The meeting left us with an urgent reminder that conservation cannot be reduced to the stabilisation of objects alone. It is equally about relationships: between people and landscapes, rituals and materials, ecological systems and cultural memory, continuity and transformation. Traditional knowledge systems are not supplements to conservation; they are themselves complex and historically grounded conservation practices.

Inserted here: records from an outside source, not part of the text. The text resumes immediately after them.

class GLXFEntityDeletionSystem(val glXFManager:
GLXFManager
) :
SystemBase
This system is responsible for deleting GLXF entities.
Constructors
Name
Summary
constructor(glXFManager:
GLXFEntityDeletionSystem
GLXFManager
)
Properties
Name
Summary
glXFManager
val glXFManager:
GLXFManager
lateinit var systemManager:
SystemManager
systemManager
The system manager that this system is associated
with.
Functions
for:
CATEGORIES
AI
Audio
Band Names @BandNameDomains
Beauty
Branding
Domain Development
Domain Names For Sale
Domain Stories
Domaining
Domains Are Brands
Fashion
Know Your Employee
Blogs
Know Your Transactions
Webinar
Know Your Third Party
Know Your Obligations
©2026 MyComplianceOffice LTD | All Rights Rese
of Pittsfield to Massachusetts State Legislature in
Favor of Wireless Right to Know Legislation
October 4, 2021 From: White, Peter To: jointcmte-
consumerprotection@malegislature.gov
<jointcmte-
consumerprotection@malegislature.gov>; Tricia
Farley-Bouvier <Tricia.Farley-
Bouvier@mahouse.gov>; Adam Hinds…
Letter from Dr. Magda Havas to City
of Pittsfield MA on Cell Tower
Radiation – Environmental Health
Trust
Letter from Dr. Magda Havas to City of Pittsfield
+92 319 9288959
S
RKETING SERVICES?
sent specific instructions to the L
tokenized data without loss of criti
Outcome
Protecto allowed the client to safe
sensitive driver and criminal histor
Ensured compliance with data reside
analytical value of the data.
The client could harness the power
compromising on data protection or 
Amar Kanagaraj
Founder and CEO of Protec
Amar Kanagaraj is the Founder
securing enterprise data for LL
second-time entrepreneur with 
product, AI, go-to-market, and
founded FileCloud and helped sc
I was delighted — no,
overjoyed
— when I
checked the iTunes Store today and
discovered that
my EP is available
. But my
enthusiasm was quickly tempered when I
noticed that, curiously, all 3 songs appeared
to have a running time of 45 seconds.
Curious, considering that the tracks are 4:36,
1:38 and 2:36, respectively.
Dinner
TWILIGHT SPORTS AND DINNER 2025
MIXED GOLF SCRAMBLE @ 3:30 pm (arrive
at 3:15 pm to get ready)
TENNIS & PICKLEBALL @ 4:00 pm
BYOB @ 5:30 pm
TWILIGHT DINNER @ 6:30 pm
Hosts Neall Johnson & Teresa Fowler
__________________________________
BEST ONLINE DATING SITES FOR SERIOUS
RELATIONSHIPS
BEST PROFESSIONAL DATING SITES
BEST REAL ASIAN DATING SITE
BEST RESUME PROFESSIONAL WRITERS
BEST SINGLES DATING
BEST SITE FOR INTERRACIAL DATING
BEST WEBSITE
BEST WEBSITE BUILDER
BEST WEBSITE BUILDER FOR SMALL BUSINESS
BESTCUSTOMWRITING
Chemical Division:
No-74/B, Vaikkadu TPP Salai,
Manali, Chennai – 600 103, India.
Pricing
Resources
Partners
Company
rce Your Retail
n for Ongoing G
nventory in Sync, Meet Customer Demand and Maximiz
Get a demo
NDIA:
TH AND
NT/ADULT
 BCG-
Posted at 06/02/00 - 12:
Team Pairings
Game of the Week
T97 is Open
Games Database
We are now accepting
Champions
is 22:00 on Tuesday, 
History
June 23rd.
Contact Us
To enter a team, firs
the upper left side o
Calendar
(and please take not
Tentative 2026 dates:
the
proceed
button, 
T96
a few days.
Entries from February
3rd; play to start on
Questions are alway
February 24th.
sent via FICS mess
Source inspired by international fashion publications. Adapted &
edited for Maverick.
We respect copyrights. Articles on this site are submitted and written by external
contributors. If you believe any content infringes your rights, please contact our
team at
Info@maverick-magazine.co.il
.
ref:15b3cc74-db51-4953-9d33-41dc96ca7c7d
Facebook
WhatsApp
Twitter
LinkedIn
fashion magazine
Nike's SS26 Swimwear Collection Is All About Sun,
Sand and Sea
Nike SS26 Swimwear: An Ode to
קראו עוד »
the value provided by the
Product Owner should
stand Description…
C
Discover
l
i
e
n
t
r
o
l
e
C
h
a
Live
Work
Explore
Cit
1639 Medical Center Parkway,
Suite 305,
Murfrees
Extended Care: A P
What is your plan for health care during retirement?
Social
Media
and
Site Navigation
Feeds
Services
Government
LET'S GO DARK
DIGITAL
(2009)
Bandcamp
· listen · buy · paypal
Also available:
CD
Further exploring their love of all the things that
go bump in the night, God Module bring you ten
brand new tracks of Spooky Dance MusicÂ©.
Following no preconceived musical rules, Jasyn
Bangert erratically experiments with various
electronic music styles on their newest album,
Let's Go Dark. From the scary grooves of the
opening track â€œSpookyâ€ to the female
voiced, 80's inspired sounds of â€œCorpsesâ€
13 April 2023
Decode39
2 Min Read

Sharma’s reflections prompted broader questions about how certain forms of knowledge continue to survive despite the hegemony of dominant institutional ways of acting and knowing. Perhaps conservation might be reimagined not as the preservation of a fixed material reality, but rather as the renewal of a vital energy that allows particular forms of knowledge, relationships, and experiences to continue, transform, and be renewed across generations. Or, as the conversation repeatedly suggested, perhaps the question is not only how to conserve heritage, but how to conserve the worlds that make heritage meaningful in the first place.
References
Heritage, Alison, and Jennifer Copithorne, eds. 2018. Sharing Conservation Decisions Issues and Future Strategies. Rome: ICCROM.
Pusalkar, Samidha. 2024. “Navigating Living Heritage With Socio-Religious Values and Conservation Paradoxes.” Milan: Politecnico di Milano. Available at: https://www.researchgate.net/publication/404871150
Sharma, Tara. 2019. “The Paradox of Valuing the Invaluable: Managing Cultural in Heritage Places.” In Values in Heritage Management, edited by Erica Avrami, Susan Macdonald, Randall Mason, and David Myers, 1st ed., 186–98. Los Angeles: The Getty Conservation Institute, Los Angeles Getty Publications.
Wijesuriya, G. 2015. “Living Heritage.” In Sharing Conservation Decisions, edited by A Heritage and J Copithorne. Rome: ICCROM.
Wijesuriya, G, and S Lee, eds. 2017. Asian Buddhist Heritage: Conserving the Sacred. Seoul: ICCROM.
Wijesuriya, Gamini, and Sujeong Lee, eds. 2017. Asian Buddhist Heritage : Conserving the Sacred. Seoul: ICCROM.
Wijesuriya, Gamini, and Jonathan Sweet, eds. 2018. Revisiting Authenticity in the Asian Context ICCROM-CHA Conservation Forum Series. Rome : ICCROM.
Wijesuriya, GaminiCourt, Sarah, ed. 2020. Traditional Knowledge Systems and the Conservation and Management of Asia’s Heritage. Rome: ICCROM.